▸ **Problem description**: Nothing may be left out or changed. Print every entry.

.....

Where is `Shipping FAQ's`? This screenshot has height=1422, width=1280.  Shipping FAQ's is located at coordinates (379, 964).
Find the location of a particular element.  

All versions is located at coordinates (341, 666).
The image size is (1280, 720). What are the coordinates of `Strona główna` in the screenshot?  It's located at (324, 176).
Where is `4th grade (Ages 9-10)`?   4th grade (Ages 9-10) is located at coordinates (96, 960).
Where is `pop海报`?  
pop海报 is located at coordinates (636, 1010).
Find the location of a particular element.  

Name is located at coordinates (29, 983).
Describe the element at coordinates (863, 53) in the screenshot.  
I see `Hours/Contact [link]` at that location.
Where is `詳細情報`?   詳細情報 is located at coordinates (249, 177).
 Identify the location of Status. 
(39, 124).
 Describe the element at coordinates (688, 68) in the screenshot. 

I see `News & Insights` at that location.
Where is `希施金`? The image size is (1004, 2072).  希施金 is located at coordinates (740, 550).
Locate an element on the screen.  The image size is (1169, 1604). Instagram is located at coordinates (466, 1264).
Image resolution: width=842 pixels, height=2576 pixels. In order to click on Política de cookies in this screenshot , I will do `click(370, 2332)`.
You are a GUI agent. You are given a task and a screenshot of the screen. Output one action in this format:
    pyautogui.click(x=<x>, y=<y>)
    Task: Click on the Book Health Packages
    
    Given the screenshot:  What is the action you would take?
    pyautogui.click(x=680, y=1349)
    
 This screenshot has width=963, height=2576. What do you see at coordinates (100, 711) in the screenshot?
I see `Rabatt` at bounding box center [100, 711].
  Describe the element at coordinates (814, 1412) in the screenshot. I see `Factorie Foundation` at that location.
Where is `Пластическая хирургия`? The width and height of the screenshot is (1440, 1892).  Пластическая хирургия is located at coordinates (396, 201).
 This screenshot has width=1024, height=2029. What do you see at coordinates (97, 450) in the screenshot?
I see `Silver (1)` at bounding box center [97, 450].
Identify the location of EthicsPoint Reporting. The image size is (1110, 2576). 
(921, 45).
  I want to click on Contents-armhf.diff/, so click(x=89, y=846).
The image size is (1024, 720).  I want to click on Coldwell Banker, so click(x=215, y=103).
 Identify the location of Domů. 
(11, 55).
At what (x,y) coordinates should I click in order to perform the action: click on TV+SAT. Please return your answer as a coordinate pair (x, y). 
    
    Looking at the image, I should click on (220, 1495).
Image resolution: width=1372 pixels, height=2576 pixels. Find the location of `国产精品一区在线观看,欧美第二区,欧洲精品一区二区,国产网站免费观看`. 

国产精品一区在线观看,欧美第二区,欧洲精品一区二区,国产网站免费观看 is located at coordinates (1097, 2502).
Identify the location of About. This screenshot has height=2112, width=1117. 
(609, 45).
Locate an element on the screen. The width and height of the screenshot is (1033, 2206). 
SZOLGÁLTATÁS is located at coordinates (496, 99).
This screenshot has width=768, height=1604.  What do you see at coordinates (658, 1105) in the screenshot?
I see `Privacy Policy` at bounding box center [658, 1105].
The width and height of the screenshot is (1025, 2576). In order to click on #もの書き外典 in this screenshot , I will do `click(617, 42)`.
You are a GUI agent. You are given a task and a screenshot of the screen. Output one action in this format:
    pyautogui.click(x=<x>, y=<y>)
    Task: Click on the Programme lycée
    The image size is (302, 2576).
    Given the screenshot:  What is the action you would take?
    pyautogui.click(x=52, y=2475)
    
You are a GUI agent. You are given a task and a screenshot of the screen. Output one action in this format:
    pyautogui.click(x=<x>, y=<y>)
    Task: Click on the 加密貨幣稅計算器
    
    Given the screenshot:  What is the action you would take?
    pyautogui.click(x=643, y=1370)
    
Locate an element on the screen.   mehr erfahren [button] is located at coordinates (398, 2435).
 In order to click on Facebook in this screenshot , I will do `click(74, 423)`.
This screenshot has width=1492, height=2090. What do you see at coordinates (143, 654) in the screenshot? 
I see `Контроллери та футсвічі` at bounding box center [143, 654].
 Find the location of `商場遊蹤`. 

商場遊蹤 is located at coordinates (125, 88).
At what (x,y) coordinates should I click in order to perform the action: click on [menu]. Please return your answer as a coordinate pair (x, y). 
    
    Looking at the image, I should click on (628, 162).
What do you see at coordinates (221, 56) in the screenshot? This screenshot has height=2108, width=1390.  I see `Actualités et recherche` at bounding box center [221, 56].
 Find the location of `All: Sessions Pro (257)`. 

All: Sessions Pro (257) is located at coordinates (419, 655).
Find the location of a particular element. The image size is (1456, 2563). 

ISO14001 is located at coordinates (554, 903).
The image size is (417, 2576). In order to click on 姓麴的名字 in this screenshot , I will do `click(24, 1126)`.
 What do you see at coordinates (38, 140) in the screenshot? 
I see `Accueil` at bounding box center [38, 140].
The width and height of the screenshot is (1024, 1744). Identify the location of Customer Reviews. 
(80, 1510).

.....

▸ **Solution to the problem**:
Where is `Shipping FAQ's`? This screenshot has height=1422, width=1280.  Shipping FAQ's is located at coordinates (379, 964).
Find the location of a particular element.  

All versions is located at coordinates (341, 666).
The image size is (1280, 720). What are the coordinates of `Strona główna` in the screenshot?  It's located at (324, 176).
Where is `4th grade (Ages 9-10)`?   4th grade (Ages 9-10) is located at coordinates (96, 960).
Where is `pop海报`?  
pop海报 is located at coordinates (636, 1010).
Find the location of a particular element.  

Name is located at coordinates (29, 983).
Describe the element at coordinates (863, 53) in the screenshot.  
I see `Hours/Contact [link]` at that location.
Where is `詳細情報`?   詳細情報 is located at coordinates (249, 177).
 Identify the location of Status. 
(39, 124).
 Describe the element at coordinates (688, 68) in the screenshot. 

I see `News & Insights` at that location.
Where is `希施金`? The image size is (1004, 2072).  希施金 is located at coordinates (740, 550).
Locate an element on the screen.  The image size is (1169, 1604). Instagram is located at coordinates (466, 1264).
Image resolution: width=842 pixels, height=2576 pixels. In order to click on Política de cookies in this screenshot , I will do `click(370, 2332)`.
You are a GUI agent. You are given a task and a screenshot of the screen. Output one action in this format:
    pyautogui.click(x=<x>, y=<y>)
    Task: Click on the Book Health Packages
    
    Given the screenshot:  What is the action you would take?
    pyautogui.click(x=680, y=1349)
    
 This screenshot has width=963, height=2576. What do you see at coordinates (100, 711) in the screenshot?
I see `Rabatt` at bounding box center [100, 711].
  Describe the element at coordinates (814, 1412) in the screenshot. I see `Factorie Foundation` at that location.
Where is `Пластическая хирургия`? The width and height of the screenshot is (1440, 1892).  Пластическая хирургия is located at coordinates (396, 201).
 This screenshot has width=1024, height=2029. What do you see at coordinates (97, 450) in the screenshot?
I see `Silver (1)` at bounding box center [97, 450].
Identify the location of EthicsPoint Reporting. The image size is (1110, 2576). 
(921, 45).
  I want to click on Contents-armhf.diff/, so click(x=89, y=846).
The image size is (1024, 720).  I want to click on Coldwell Banker, so click(x=215, y=103).
 Identify the location of Domů. 
(11, 55).
At what (x,y) coordinates should I click in order to perform the action: click on TV+SAT. Please return your answer as a coordinate pair (x, y). 
    
    Looking at the image, I should click on (220, 1495).
Image resolution: width=1372 pixels, height=2576 pixels. Find the location of `国产精品一区在线观看,欧美第二区,欧洲精品一区二区,国产网站免费观看`. 

国产精品一区在线观看,欧美第二区,欧洲精品一区二区,国产网站免费观看 is located at coordinates (1097, 2502).
Identify the location of About. This screenshot has height=2112, width=1117. 
(609, 45).
Locate an element on the screen. The width and height of the screenshot is (1033, 2206). 
SZOLGÁLTATÁS is located at coordinates (496, 99).
This screenshot has width=768, height=1604.  What do you see at coordinates (658, 1105) in the screenshot?
I see `Privacy Policy` at bounding box center [658, 1105].
The width and height of the screenshot is (1025, 2576). In order to click on #もの書き外典 in this screenshot , I will do `click(617, 42)`.
You are a GUI agent. You are given a task and a screenshot of the screen. Output one action in this format:
    pyautogui.click(x=<x>, y=<y>)
    Task: Click on the Programme lycée
    The image size is (302, 2576).
    Given the screenshot:  What is the action you would take?
    pyautogui.click(x=52, y=2475)
    
You are a GUI agent. You are given a task and a screenshot of the screen. Output one action in this format:
    pyautogui.click(x=<x>, y=<y>)
    Task: Click on the 加密貨幣稅計算器
    
    Given the screenshot:  What is the action you would take?
    pyautogui.click(x=643, y=1370)
    
Locate an element on the screen.   mehr erfahren [button] is located at coordinates (398, 2435).
 In order to click on Facebook in this screenshot , I will do `click(74, 423)`.
This screenshot has width=1492, height=2090. What do you see at coordinates (143, 654) in the screenshot? 
I see `Контроллери та футсвічі` at bounding box center [143, 654].
 Find the location of `商場遊蹤`. 

商場遊蹤 is located at coordinates (125, 88).
At what (x,y) coordinates should I click in order to perform the action: click on [menu]. Please return your answer as a coordinate pair (x, y). 
    
    Looking at the image, I should click on (628, 162).
What do you see at coordinates (221, 56) in the screenshot? This screenshot has height=2108, width=1390.  I see `Actualités et recherche` at bounding box center [221, 56].
 Find the location of `All: Sessions Pro (257)`. 

All: Sessions Pro (257) is located at coordinates (419, 655).
Find the location of a particular element. The image size is (1456, 2563). 

ISO14001 is located at coordinates (554, 903).
The image size is (417, 2576). In order to click on 姓麴的名字 in this screenshot , I will do `click(24, 1126)`.
 What do you see at coordinates (38, 140) in the screenshot? 
I see `Accueil` at bounding box center [38, 140].
The width and height of the screenshot is (1024, 1744). Identify the location of Customer Reviews. 
(80, 1510).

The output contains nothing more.